Ahh, that was on the regular Google Earth. Let me look at the Pro version...Yup, you're right.

Rich


----------



## Rich (Feb 22, 2007)

trh said:


> I know that some locations are distorted. But I'm still trying to see where Rich is getting solid colors from Norfolk. Here is a Bird's Eye view from Bing (Google has three CVNs in port, but not blurred).
> 
> 
> 
> ...


I never tried Bing over Norfolk. I do see the drydocks in Portsmouth. Now I gotta see if my favorite tavern is still in Norfolk. Sorry for the confusion.

Rich


----------



## Rich (Feb 22, 2007)

Found the D&S Piers. Found the fields I used to play ball on. Couldn't find the tavern. This is a whole lot better than the old free version. Searched all over Dam Neck and couldn't find the guns. Place is really built up. 

Rich


----------



## trh (Nov 3, 2007)

No confusion. Trying to figure out what you're seeing. I don't have any solid colors for Norfolk military bases or even the Whitehouse with Google Earth, Google Earth Pro or Bing. I did have some distortions at the Whitehouse less than 600 feet, but I turned off the 3D Buildings option and that was cleared up.

You know 15-20 years ago you had to be world superpower to have access to this type of satellite imaging that we can view today on the internet. Cool and scary at the same time.


----------



## trh (Nov 3, 2007)

Rich said:


> Found the D&S Piers. Found the fields I used to play ball on. Couldn't find the tavern. This is a whole lot better than the old free version. Searched all over Dam Neck and couldn't find the guns. Place is really built up.
> 
> Rich


What guns at dam neck?


----------



## SayWhat? (Jun 7, 2009)

Did a quick scan with Pro of NE NZ and I can't find the blurr. It was a very small area when I found it before and very out of place. No natural formation. Possible it could have been a defective image, but I don't think so.

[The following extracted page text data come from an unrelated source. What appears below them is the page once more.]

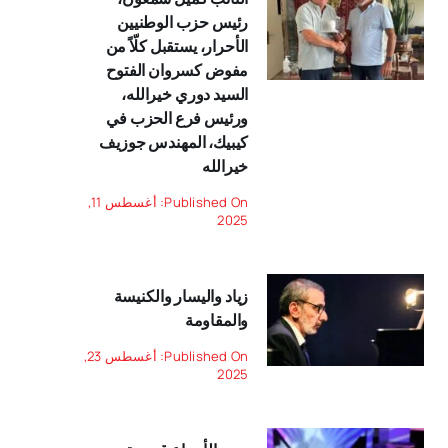
رئيس حزب الوطنيين
الأحرار، يستقبل كلّاً من
مفوض كسروان الفتوح
السيد دوري خيرالله،
ورئيس فرع الحزب في
كيبيك، المهندس جوزيف
خيرالله
Published On: أغسطس 11,
2025
زياد واليسار والكنيسة
والمقاومة
Published On: أغسطس 23,
2025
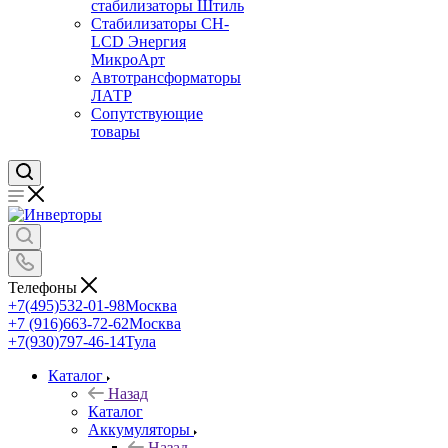
стабилизаторы Штиль
Стабилизаторы СН-
LCD Энepгия
МикроАрт
Автотрансформаторы
ЛАТР
Сопутствующие
товары
Телефоны
+7(495)532-01-98
Москва
+7 (916)663-72-62
Москва
+7(930)797-46-14
Тула
Каталог
Назад
Каталог
Аккумуляторы
Назад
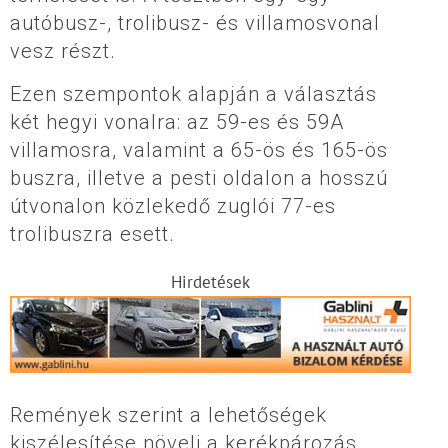
autóbusz-, trolibusz- és villamosvonal
vesz részt.
Ezen szempontok alapján a választás
két hegyi vonalra: az 59-es és 59A
villamosra, valamint a 65-ös és 165-ös
buszra, illetve a pesti oldalon a hosszú
útvonalon közlekedő zuglói 77-es
trolibuszra esett.
Hirdetések
Remények szerint a lehetőségek
kiszélesítése növeli a kerékpározás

I can see the limber laying on my roof though where I was putting a metal roof on. Can't see me, but the furring strips and panels can be made out.


----------



## Rich (Feb 22, 2007)

trh said:


> What guns at dam neck?


They used to have ship's guns on springs buried in the sand there. I went there for training. Shot down a drone helicopter the first and only shot I took. Damn near got courtmartialed for that. But the thing I remember most about Dam Neck was the snake I saw swimming in the creek that I had to pass over to get to the firing range. Huge. And the guy I was with, the instructor, told me they were common there.

Rich


----------



## Rich (Feb 22, 2007)

trh said:


> No confusion. Trying to figure out what you're seeing. I don't have any solid colors for Norfolk military bases or even the Whitehouse with Google Earth, Google Earth Pro or Bing. I did have some distortions at the Whitehouse less than 600 feet, but I turned off the 3D Buildings option and that was cleared up.
> 
> You know 15-20 years ago you had to be world superpower to have access to this type of satellite imaging that we can view today on the internet. Cool and scary at the same time.

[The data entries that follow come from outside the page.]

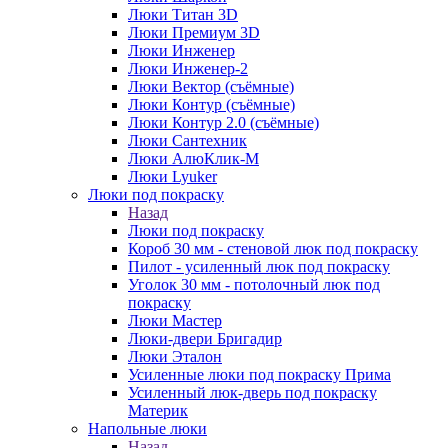
Люки Титан 3D
Люки Премиум 3D
Люки Инженер
Люки Инженер-2
Люки Вектор (съёмные)
Люки Контур (съёмные)
Люки Контур 2.0 (съёмные)
Люки Сантехник
Люки АлюКлик-М
Люки Lyuker
Люки под покраску
Назад
Люки под покраску
Короб 30 мм - стеновой люк под покраску
Пилот - усиленный люк под покраску
Уголок 30 мм - потолочный люк под
покраску
Люки Мастер
Люки-двери Бригадир
Люки Эталон
Усиленные люки под покраску Прима
Усиленный люк-дверь под покраску
Материк
Напольные люки
Назад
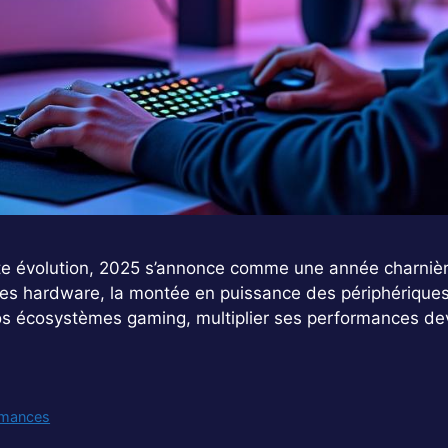
e évolution, 2025 s’annonce comme une année charnière 
es hardware, la montée en puissance des périphériques 
s nos écosystèmes gaming, multiplier ses performances de
rmances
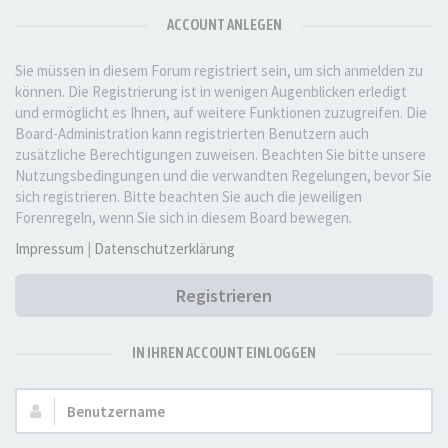
ACCOUNT ANLEGEN
Sie müssen in diesem Forum registriert sein, um sich anmelden zu
können. Die Registrierung ist in wenigen Augenblicken erledigt
und ermöglicht es Ihnen, auf weitere Funktionen zuzugreifen. Die
Board-Administration kann registrierten Benutzern auch
zusätzliche Berechtigungen zuweisen. Beachten Sie bitte unsere
Nutzungsbedingungen und die verwandten Regelungen, bevor Sie
sich registrieren. Bitte beachten Sie auch die jeweiligen
Forenregeln, wenn Sie sich in diesem Board bewegen.
Impressum
|
Datenschutzerklärung
Registrieren
IN IHREN ACCOUNT EINLOGGEN
Benutzername:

I just saw the Norfolk Naval Base greened out a couple weeks ago. I was looking for the D&S piers.

Rich


----------



## Rich (Feb 22, 2007)

My Google Earth Android app turned into "Pro" mode without any prompting from me. Surprised me. Wish I hadn't deleted the old version from my laptop, I bet that would be in Pro mode now too. 

Rich


----------



## James Long (Apr 17, 2003)

My Google Earth has not updated and still has a link to upgrade to Pro that takes me to the website.


----------



## James Long (Apr 17, 2003)

New PC this weekend so I might as well "go pro" ... nice.

I'll probably use the "property data" feature. It is interesting to find out who owns what.


----------